_Source records_
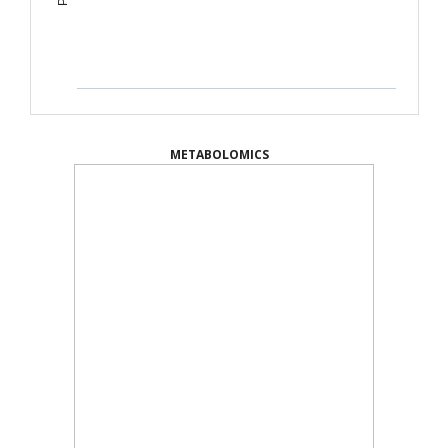
METABOLOMICS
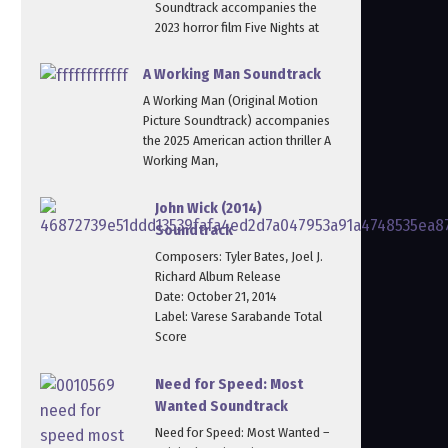
Soundtrack accompanies the
2023 horror film Five Nights at
A Working Man Soundtrack
A Working Man (Original Motion
Picture Soundtrack) accompanies
the 2025 American action thriller A
Working Man,
John Wick (2014)
Soundtrack
Composers: Tyler Bates, Joel J.
Richard Album Release
Date: October 21, 2014
Label: Varese Sarabande Total
Score
Need for Speed: Most
Wanted Soundtrack
Need for Speed: Most Wanted –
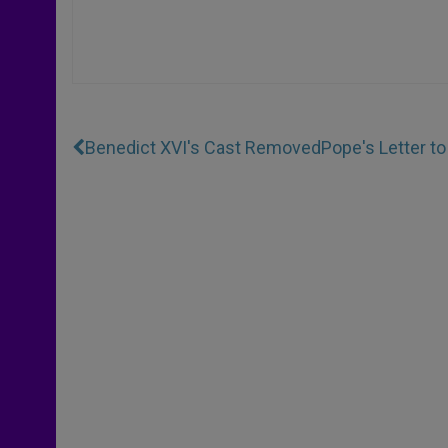
Benedict XVI's Cast Removed
Pope's Letter t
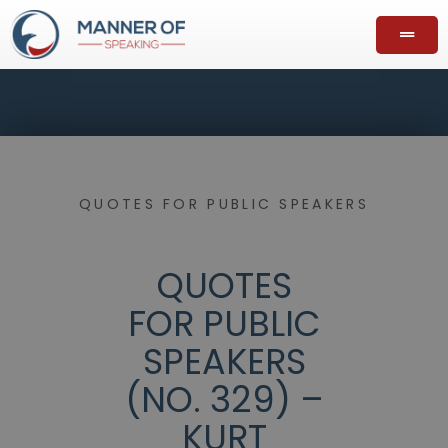
QUOTES FOR PUBLIC SPEAKERS
QUOTES
FOR PUBLIC
SPEAKERS
(NO. 329) –
KURT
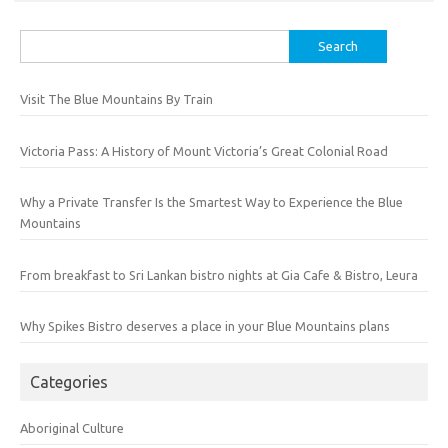
Search
for:
Visit The Blue Mountains By Train
Victoria Pass: A History of Mount Victoria’s Great Colonial Road
Why a Private Transfer Is the Smartest Way to Experience the Blue
Mountains
From breakfast to Sri Lankan bistro nights at Gia Cafe & Bistro, Leura
Why Spikes Bistro deserves a place in your Blue Mountains plans
Categories
Aboriginal Culture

_Problem description_
Go through the data and copy every line that includes "Need".

_Solved exercise_
Need for Speed: Most
Need for Speed: Most Wanted –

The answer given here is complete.